Pretending to check work email while really swiping through potential dates?
You might want to stop doing that, according to a new report from IBM. Dating apps have access to everything from your GPS location to your phone's camera. Many of them are linked to credit cards. And these days many are on the same phones that have access to business information.
The study looked at around 100 different businesses. It turns out that 50 percent of them had employees who had installed dating apps on their corporate-owned or bring-your-own-device (BYOD) phones.
That is a big problem because 26 of the 41 Android dating apps studied were vulnerable to cyber-attacks. For businesses, it's obviously not great to have employees exposing their phones to hackers, especially when they have access to sensitive business messages.
One of the biggest risks, according to the study, is that users might download malware from a sexy single who just so happens to be a hacker waiting to prey on someone looking for love.

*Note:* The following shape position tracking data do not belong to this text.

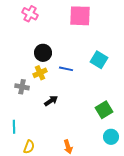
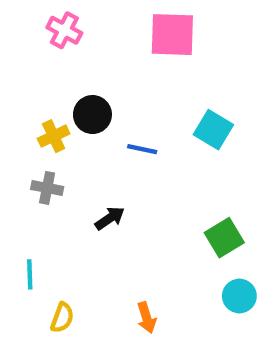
yellow cross: (40, 73) -> (54, 136), moved

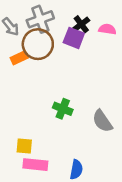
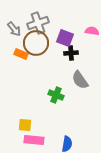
black cross: (81, 24) -> (71, 53), moved, turned 32
orange rectangle: (19, 58) -> (21, 54), turned 48
gray semicircle: (102, 121) -> (80, 80), moved

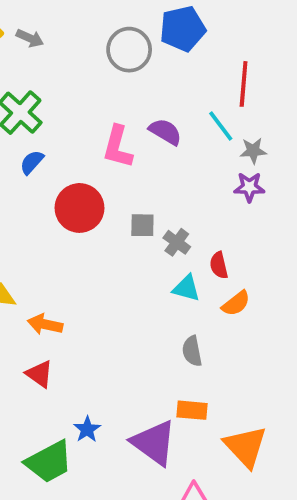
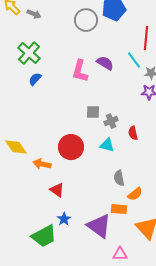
red circle: (80, 208) -> (71, 147), moved
gray cross: (177, 242) -> (111, 121), turned 32
cyan triangle: (186, 288) -> (107, 145), moved
orange semicircle: (236, 303) -> (135, 194), moved
red triangle: (39, 374) -> (57, 190), moved

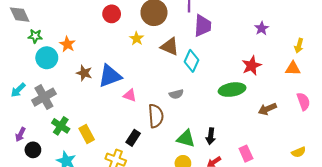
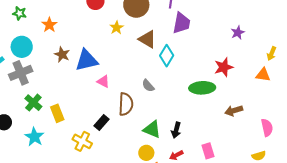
cyan circle: (47, 58) -> (22, 47), moved
gray semicircle: (176, 94) -> (148, 86), turned 56
pink semicircle: (303, 101) -> (267, 128), moved

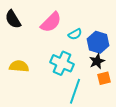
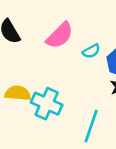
cyan cross: (62, 63) -> (47, 104), moved

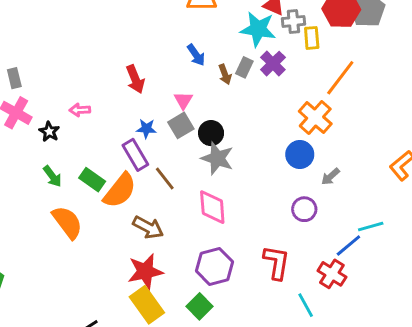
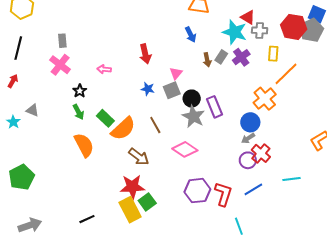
yellow rectangle: (312, 38) -> (273, 54), moved
blue arrow: (196, 55) -> (191, 34), moved
black star: (49, 132) -> (80, 91), moved
purple rectangle: (135, 155) -> (215, 107), moved
gray arrow: (330, 177) -> (248, 138), moved
pink diamond: (212, 207) -> (185, 149), turned -60
blue line: (348, 245) -> (253, 189), moved
purple hexagon: (214, 266) -> (197, 191), moved
red cross: (332, 274) -> (261, 153), moved
green square: (200, 306) -> (147, 202), moved

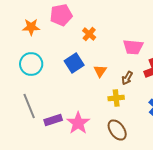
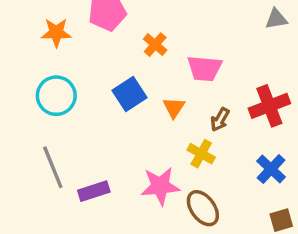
pink trapezoid: (133, 47) -> (205, 68), moved
yellow cross: (116, 98) -> (201, 154), turned 35
pink star: (78, 123) -> (160, 186), moved, turned 30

“Consumers need to be careful not to reveal too much personal information on these sites as they look to build a relationship," said Caleb Barlow, vice president of IBM Security, in the study.
That means your boss will be really angry if you click on a link from "HotChic157X" that goes to her "personal website." The study also found that 78 percent of dating apps have access to GPS data and 48 percent of them have access to credit card information.
IBM's advice: don't download apps from places other than official app stores, don't exchange information with or click on links from suspicious-sounding people, and use unique passwords for all your different apps. Companies might want to restrict where employees download apps from and make their security policies clear, the study said.
The alternative is to delete your dating apps and meet someone new in person, which, let's be serious, sounds even worse than getting your phone hacked.